Task directions: Below are some records. Say in a single number how many of their lines include the word "tráfico".

--- Supplied material Enclosed Below ---

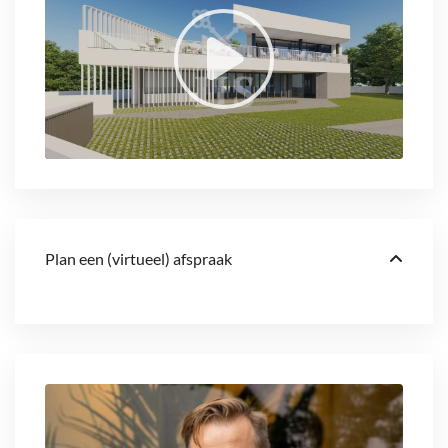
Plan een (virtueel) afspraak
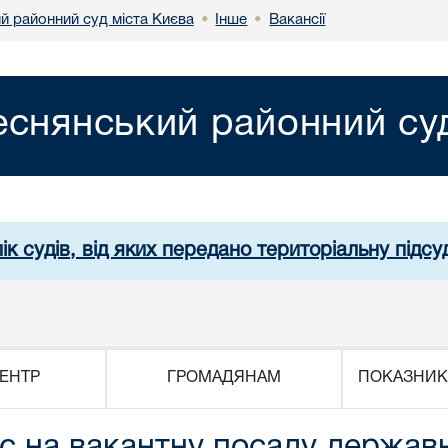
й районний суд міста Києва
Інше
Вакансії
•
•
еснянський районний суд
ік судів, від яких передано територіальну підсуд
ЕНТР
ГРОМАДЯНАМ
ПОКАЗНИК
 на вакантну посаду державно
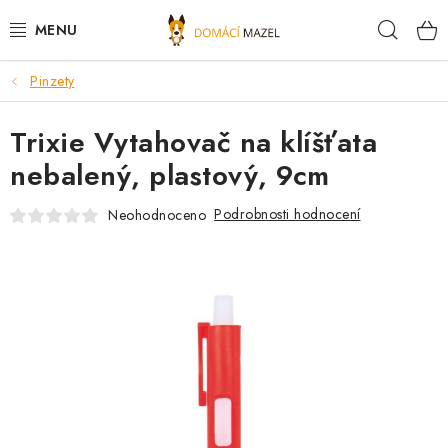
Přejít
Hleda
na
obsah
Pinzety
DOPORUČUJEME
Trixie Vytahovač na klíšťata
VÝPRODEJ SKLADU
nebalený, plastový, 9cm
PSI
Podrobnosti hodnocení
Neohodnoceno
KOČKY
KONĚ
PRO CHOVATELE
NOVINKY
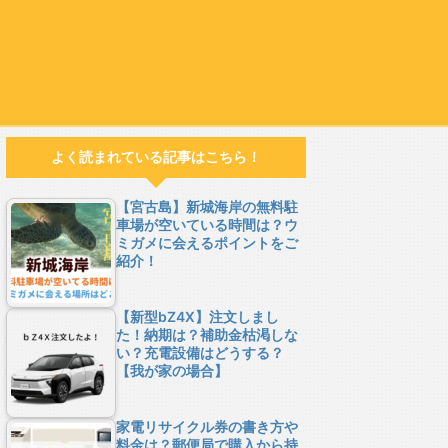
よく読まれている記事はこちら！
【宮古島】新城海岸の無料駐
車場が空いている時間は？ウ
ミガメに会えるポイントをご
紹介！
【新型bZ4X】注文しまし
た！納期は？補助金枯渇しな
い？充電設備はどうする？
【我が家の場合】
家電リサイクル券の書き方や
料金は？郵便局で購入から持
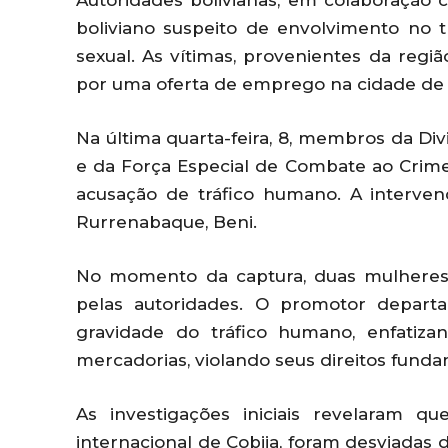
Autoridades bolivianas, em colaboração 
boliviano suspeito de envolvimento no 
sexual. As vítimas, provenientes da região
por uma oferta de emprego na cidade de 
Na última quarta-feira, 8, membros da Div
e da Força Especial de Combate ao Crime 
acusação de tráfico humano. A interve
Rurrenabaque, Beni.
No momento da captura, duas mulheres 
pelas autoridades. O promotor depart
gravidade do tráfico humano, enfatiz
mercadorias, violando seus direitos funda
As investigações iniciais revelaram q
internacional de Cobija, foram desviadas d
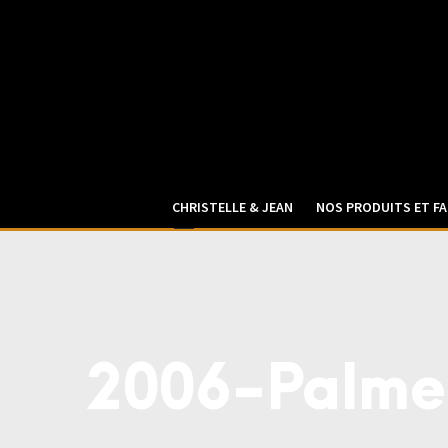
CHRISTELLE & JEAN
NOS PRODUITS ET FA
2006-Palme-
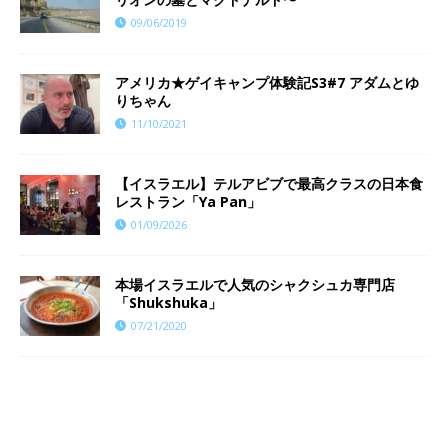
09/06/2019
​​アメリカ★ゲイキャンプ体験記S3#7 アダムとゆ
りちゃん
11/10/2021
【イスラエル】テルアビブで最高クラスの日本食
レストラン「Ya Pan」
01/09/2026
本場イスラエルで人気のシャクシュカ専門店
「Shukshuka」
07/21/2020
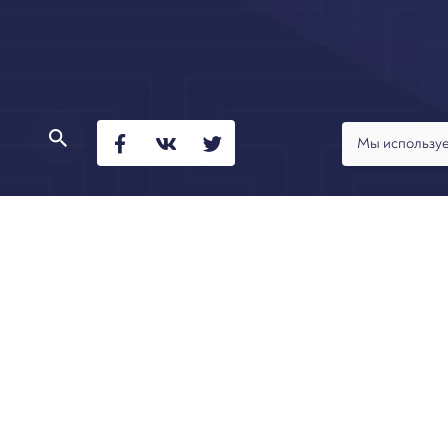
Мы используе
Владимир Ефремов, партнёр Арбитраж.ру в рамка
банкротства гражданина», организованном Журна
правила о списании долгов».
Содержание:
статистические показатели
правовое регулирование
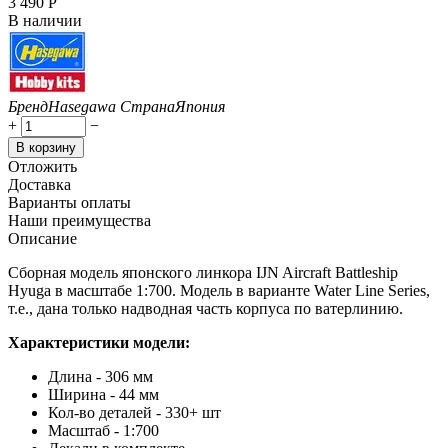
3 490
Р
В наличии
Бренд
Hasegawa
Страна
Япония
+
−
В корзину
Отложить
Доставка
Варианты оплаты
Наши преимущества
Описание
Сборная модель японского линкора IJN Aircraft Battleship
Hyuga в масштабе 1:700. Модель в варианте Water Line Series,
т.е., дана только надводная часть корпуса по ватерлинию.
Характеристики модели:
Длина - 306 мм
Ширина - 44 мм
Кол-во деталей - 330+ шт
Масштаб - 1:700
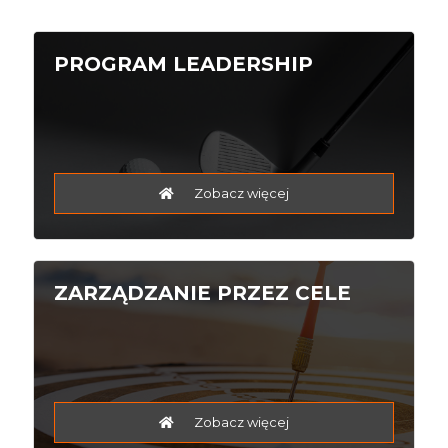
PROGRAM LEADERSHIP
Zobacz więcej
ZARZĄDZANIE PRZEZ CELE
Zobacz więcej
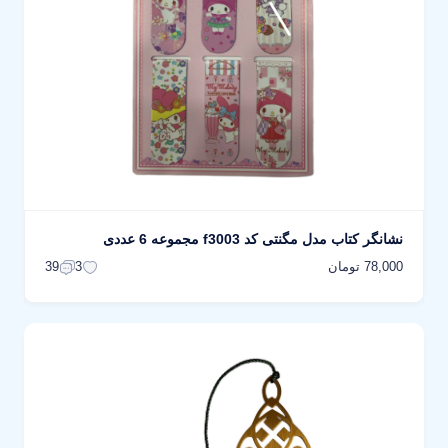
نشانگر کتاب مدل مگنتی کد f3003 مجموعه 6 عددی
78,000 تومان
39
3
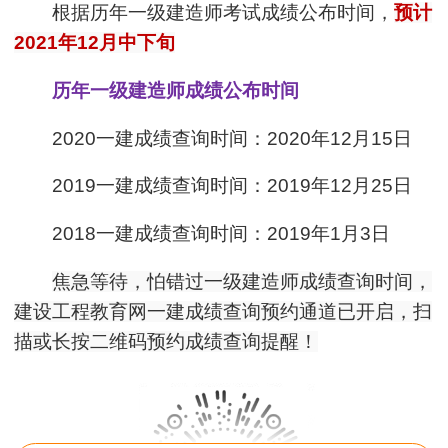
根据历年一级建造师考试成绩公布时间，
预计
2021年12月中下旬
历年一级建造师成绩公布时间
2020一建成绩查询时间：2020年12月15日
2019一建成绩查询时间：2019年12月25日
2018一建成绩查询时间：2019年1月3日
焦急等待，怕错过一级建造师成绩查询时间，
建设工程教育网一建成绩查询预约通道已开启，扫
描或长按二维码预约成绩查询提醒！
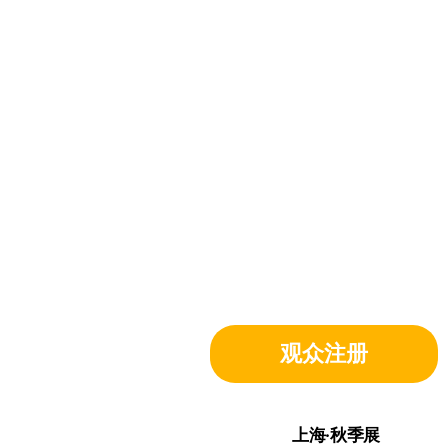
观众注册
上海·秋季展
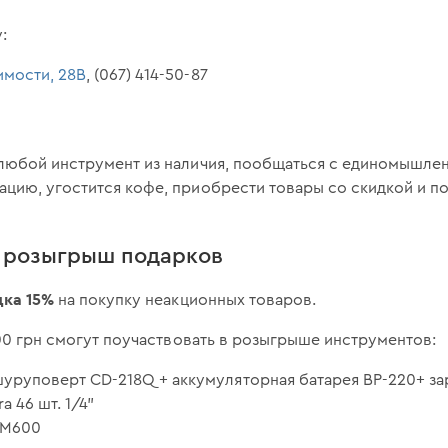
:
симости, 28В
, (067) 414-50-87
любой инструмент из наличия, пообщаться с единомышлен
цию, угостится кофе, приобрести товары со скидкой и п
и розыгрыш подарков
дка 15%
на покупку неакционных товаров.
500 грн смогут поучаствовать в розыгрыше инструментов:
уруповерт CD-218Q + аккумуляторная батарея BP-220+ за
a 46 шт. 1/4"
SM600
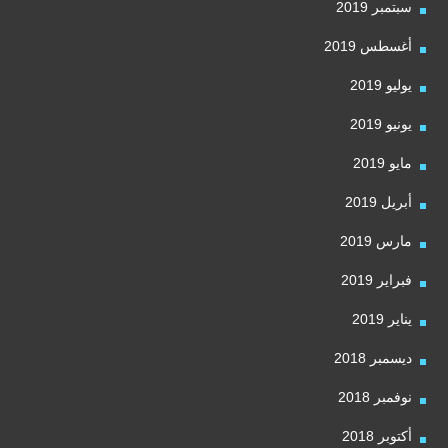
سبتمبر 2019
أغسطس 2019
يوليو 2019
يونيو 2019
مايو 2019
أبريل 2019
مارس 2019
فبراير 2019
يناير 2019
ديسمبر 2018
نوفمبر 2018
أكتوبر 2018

--- End of Enclosed Supplied material ---

Task response: 2